Martin Sebor wrote:
[...]
There's no point in continuing to try to build all
the downstream projects after a required dependency
fails. I thought even VisualStudio understood that.
Doesn't the GUI behave that way?

I ran a test build through the GUI, and I observed the same behavior as in the the command line builds, mainly that the process doesn't short circuit. I've asked one of our coworkers who works with Visual Studio, and he also was unable to find any switches or solution options to alter this behavior. He did note that makefile based projects will terminate the build process when an entire solution is built.

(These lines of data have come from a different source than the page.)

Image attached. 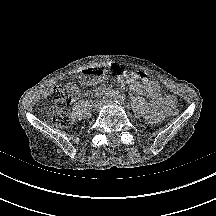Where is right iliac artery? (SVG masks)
<instances>
[{
    "label": "right iliac artery",
    "instance_id": "right-iliac-artery-1",
    "mask_svg": "<svg viewBox=\"0 0 216 216\" xmlns=\"http://www.w3.org/2000/svg\"><path fill=\"white\" fill-rule=\"evenodd\" d=\"M114 96H115V92L112 90L106 92V94H105V98L108 100H111L112 98H114Z\"/></svg>",
    "mask_w": 216,
    "mask_h": 216
}]
</instances>
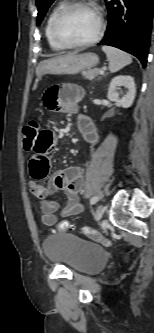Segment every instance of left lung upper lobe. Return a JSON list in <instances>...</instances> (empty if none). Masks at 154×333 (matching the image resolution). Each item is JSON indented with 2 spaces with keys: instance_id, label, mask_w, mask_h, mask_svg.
<instances>
[{
  "instance_id": "1",
  "label": "left lung upper lobe",
  "mask_w": 154,
  "mask_h": 333,
  "mask_svg": "<svg viewBox=\"0 0 154 333\" xmlns=\"http://www.w3.org/2000/svg\"><path fill=\"white\" fill-rule=\"evenodd\" d=\"M54 2V0H36V5L38 8L37 25H40L43 20L49 6Z\"/></svg>"
}]
</instances>
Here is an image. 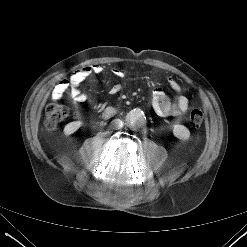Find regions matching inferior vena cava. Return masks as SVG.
I'll return each instance as SVG.
<instances>
[{"instance_id": "obj_1", "label": "inferior vena cava", "mask_w": 247, "mask_h": 247, "mask_svg": "<svg viewBox=\"0 0 247 247\" xmlns=\"http://www.w3.org/2000/svg\"><path fill=\"white\" fill-rule=\"evenodd\" d=\"M123 126V122L120 119H114L111 121V127L113 129H120Z\"/></svg>"}]
</instances>
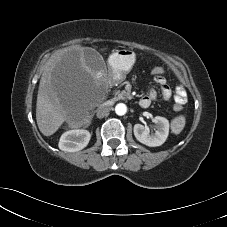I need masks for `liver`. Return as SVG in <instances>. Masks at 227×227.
Here are the masks:
<instances>
[{
  "label": "liver",
  "instance_id": "6515ba94",
  "mask_svg": "<svg viewBox=\"0 0 227 227\" xmlns=\"http://www.w3.org/2000/svg\"><path fill=\"white\" fill-rule=\"evenodd\" d=\"M84 50L81 45L62 49L44 66L37 95L36 121L45 136L54 134L69 118L71 102L78 98L83 84L98 78L86 65Z\"/></svg>",
  "mask_w": 227,
  "mask_h": 227
}]
</instances>
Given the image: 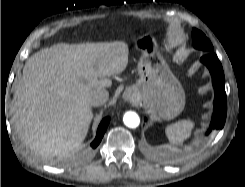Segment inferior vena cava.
I'll return each mask as SVG.
<instances>
[{
	"label": "inferior vena cava",
	"mask_w": 245,
	"mask_h": 187,
	"mask_svg": "<svg viewBox=\"0 0 245 187\" xmlns=\"http://www.w3.org/2000/svg\"><path fill=\"white\" fill-rule=\"evenodd\" d=\"M109 92L105 88H99L90 93L88 102L91 106H100L107 102Z\"/></svg>",
	"instance_id": "1"
}]
</instances>
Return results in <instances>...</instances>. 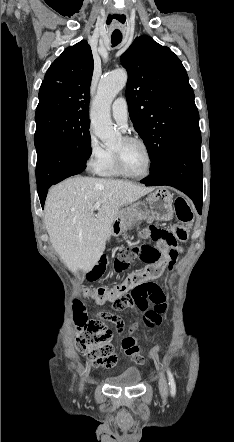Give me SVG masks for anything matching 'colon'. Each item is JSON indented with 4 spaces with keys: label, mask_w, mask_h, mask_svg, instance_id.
Returning <instances> with one entry per match:
<instances>
[{
    "label": "colon",
    "mask_w": 234,
    "mask_h": 442,
    "mask_svg": "<svg viewBox=\"0 0 234 442\" xmlns=\"http://www.w3.org/2000/svg\"><path fill=\"white\" fill-rule=\"evenodd\" d=\"M175 213L179 223L170 230H160L155 226H150L146 229L150 237L155 241V246L143 244L124 250L113 262V271L116 274L126 270L136 258L147 263L144 269L131 274L119 285L112 288L101 287L87 291V295L97 303L111 302L117 310L131 308L136 312L144 313L145 317L152 316L153 314H162L166 309L165 297L157 287L151 286L148 281L161 276L165 267L158 262L159 257L162 254L170 253L177 241H186L188 239L189 228L194 219L192 209L183 197L176 198ZM105 265L106 260L103 257L88 273V278L90 280L98 279L103 274ZM131 286L132 288L129 289ZM148 300L155 305L153 310L147 311ZM76 311L77 325L81 330L77 338L78 347L85 352L92 364L110 367L116 360L109 344L110 332L108 330H99L98 325L95 328L90 327L89 323L87 324L86 322L80 305H77ZM119 320L121 319L119 318ZM124 343L127 342L124 341ZM149 350L150 354H148V357H150V360H153L151 355L155 356L158 354L156 350H160V347L151 345ZM146 364H149V361H146Z\"/></svg>",
    "instance_id": "obj_1"
}]
</instances>
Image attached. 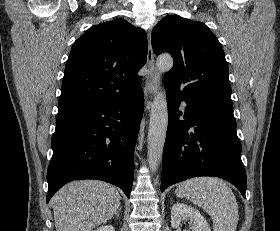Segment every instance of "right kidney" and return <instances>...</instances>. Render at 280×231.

In my opinion, the generated build_foo.bat script should be altered such that it builds the .configure, .stdlib, .stdlib_examples, .rwtest, .stdlib_tests and .stdlib_locales and .stdlib_localetests projects in a sequential manner, checking the return code from building the .configure, .stdlib and .rwtest projects.

There are a couple related changes that I would like to see as improvements. The first change is to the behavior of the stdlib_examples, .stdlib_tests and .stdlib_localetests targets. When these targets are built, they run the generated executables. To me, it would make more sense if they were run when the target was run, rather than built. A potential problem I see with making this change is that devenv might try to run all the dependencies prior to running the target.

The second change I would like to see is in how the exec utility is used within these targets. The utility is designed to run multiple targets in a single invocation, and I believe it is more efficient to do so, rather than calling it with a single target for every executable in the set.